- **Task statement**: Look below for the line that has "ويقترب من مجلس الشيوخ". Set down the lines from there through the line that has "ПОДРУЧЈА ПОСЕБНЕ НАМЕНЕ", exactly as written.
━━━━━ Data shown
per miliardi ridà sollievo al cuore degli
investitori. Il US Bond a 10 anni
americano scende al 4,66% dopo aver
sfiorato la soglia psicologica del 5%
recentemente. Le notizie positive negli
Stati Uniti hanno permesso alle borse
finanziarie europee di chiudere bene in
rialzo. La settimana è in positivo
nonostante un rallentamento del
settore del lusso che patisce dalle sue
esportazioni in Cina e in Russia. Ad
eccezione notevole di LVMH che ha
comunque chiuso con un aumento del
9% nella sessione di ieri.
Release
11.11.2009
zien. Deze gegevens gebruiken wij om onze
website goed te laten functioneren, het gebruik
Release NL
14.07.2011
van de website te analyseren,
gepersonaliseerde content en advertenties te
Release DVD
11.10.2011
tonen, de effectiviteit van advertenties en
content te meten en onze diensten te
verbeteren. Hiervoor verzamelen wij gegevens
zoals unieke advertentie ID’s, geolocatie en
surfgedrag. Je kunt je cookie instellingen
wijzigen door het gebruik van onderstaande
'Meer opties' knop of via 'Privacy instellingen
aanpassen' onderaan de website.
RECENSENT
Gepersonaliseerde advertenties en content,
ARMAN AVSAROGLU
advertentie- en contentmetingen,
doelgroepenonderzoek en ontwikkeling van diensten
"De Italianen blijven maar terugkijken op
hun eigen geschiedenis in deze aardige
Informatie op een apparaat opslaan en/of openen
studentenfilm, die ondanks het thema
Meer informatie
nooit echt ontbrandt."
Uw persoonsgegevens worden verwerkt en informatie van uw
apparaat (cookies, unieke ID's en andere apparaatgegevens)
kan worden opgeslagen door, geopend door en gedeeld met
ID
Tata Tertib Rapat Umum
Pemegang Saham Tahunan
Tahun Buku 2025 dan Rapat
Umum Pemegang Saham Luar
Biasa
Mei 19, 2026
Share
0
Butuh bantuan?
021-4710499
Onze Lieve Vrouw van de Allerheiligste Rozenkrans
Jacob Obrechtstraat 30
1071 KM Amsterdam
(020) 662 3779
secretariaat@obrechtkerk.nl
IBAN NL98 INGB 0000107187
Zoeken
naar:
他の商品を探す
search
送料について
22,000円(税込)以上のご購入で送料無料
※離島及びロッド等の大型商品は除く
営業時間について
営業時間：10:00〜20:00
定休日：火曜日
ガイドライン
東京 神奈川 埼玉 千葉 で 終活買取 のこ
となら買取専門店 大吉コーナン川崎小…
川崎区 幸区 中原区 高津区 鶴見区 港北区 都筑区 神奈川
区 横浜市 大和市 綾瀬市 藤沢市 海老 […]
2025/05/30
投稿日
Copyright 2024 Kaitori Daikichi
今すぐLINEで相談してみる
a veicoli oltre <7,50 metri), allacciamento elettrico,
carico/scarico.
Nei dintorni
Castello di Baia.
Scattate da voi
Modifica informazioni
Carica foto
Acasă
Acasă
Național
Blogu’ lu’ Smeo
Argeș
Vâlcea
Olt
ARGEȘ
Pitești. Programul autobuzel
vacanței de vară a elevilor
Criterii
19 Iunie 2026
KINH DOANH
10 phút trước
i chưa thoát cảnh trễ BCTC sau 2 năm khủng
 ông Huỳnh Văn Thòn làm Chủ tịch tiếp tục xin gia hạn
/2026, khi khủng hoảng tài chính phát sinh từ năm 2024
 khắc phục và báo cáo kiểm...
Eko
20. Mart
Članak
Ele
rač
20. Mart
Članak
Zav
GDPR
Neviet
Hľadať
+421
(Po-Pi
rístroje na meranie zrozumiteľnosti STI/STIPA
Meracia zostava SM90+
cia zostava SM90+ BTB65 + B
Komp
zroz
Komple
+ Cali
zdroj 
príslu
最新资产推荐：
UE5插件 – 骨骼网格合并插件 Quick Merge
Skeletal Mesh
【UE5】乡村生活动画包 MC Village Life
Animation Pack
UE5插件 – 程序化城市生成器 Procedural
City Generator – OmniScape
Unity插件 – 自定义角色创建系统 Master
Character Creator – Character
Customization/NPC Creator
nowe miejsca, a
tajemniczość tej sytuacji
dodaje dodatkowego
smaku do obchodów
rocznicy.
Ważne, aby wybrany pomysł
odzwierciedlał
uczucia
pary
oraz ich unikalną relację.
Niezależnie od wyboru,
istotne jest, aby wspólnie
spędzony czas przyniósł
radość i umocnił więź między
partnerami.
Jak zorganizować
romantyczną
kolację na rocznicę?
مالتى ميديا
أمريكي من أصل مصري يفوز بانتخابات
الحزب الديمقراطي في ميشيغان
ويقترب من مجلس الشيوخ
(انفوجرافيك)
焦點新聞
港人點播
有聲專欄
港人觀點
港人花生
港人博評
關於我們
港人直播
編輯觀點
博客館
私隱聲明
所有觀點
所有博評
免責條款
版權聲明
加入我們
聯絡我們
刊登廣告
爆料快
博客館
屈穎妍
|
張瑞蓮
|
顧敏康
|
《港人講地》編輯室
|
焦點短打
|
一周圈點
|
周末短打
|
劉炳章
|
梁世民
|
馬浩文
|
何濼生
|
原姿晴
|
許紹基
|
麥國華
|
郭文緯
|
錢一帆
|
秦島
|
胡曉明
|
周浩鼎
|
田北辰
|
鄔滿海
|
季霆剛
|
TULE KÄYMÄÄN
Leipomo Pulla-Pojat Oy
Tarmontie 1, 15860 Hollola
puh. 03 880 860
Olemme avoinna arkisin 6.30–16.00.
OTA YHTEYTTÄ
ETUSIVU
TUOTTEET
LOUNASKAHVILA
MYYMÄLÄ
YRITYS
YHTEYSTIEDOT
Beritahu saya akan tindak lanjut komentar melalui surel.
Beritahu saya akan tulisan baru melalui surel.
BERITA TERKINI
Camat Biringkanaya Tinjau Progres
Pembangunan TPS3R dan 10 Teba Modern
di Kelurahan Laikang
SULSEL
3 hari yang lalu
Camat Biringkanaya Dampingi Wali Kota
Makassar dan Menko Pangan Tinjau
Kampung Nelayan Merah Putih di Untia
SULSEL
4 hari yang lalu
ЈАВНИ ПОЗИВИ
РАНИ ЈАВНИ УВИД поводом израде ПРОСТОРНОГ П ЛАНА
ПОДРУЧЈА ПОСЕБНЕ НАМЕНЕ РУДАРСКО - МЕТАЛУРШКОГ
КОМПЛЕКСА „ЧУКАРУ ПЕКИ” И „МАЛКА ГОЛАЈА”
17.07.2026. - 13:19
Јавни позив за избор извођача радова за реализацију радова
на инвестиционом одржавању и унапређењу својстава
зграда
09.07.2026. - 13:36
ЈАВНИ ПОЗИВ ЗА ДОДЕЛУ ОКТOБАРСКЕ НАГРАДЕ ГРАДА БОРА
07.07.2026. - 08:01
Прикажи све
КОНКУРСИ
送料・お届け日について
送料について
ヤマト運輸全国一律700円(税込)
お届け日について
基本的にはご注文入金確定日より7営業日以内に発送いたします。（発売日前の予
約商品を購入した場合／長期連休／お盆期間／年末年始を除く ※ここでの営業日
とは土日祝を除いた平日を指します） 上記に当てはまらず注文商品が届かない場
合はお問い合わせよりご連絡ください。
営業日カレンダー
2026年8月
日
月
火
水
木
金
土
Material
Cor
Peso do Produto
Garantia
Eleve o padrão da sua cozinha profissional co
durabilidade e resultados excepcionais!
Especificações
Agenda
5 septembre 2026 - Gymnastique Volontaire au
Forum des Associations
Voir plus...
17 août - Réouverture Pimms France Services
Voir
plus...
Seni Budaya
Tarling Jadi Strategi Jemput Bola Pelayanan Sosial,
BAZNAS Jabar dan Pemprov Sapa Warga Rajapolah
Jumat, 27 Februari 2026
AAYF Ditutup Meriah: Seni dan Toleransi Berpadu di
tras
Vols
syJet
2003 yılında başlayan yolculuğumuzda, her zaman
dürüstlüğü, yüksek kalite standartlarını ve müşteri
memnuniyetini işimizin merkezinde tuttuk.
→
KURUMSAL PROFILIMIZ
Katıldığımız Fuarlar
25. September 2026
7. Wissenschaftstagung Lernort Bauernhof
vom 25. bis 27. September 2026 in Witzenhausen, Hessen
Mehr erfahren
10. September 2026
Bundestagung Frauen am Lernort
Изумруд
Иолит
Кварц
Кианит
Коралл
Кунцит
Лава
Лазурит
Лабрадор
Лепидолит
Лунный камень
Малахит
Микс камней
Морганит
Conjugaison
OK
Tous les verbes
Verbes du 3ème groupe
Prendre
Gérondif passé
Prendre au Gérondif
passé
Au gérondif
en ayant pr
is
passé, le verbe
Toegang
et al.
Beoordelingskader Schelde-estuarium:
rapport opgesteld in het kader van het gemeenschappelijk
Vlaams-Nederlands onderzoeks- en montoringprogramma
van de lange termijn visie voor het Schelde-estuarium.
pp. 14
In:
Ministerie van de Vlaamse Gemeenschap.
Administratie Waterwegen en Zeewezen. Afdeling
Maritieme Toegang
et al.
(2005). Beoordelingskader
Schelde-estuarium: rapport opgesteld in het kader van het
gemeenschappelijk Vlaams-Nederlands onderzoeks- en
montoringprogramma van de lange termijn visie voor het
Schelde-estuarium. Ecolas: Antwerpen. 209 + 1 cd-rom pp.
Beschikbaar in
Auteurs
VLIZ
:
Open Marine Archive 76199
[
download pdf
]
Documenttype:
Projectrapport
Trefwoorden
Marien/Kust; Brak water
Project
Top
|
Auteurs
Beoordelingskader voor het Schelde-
━━━━━━━━━━
- **Solution**:
ويقترب من مجلس الشيوخ
(انفوجرافيك)
焦點新聞
港人點播
有聲專欄
港人觀點
港人花生
港人博評
關於我們
港人直播
編輯觀點
博客館
私隱聲明
所有觀點
所有博評
免責條款
版權聲明
加入我們
聯絡我們
刊登廣告
爆料快
博客館
屈穎妍
|
張瑞蓮
|
顧敏康
|
《港人講地》編輯室
|
焦點短打
|
一周圈點
|
周末短打
|
劉炳章
|
梁世民
|
馬浩文
|
何濼生
|
原姿晴
|
許紹基
|
麥國華
|
郭文緯
|
錢一帆
|
秦島
|
胡曉明
|
周浩鼎
|
田北辰
|
鄔滿海
|
季霆剛
|
TULE KÄYMÄÄN
Leipomo Pulla-Pojat Oy
Tarmontie 1, 15860 Hollola
puh. 03 880 860
Olemme avoinna arkisin 6.30–16.00.
OTA YHTEYTTÄ
ETUSIVU
TUOTTEET
LOUNASKAHVILA
MYYMÄLÄ
YRITYS
YHTEYSTIEDOT
Beritahu saya akan tindak lanjut komentar melalui surel.
Beritahu saya akan tulisan baru melalui surel.
BERITA TERKINI
Camat Biringkanaya Tinjau Progres
Pembangunan TPS3R dan 10 Teba Modern
di Kelurahan Laikang
SULSEL
3 hari yang lalu
Camat Biringkanaya Dampingi Wali Kota
Makassar dan Menko Pangan Tinjau
Kampung Nelayan Merah Putih di Untia
SULSEL
4 hari yang lalu
ЈАВНИ ПОЗИВИ
РАНИ ЈАВНИ УВИД поводом израде ПРОСТОРНОГ П ЛАНА
ПОДРУЧЈА ПОСЕБНЕ НАМЕНЕ РУДАРСКО - МЕТАЛУРШКОГ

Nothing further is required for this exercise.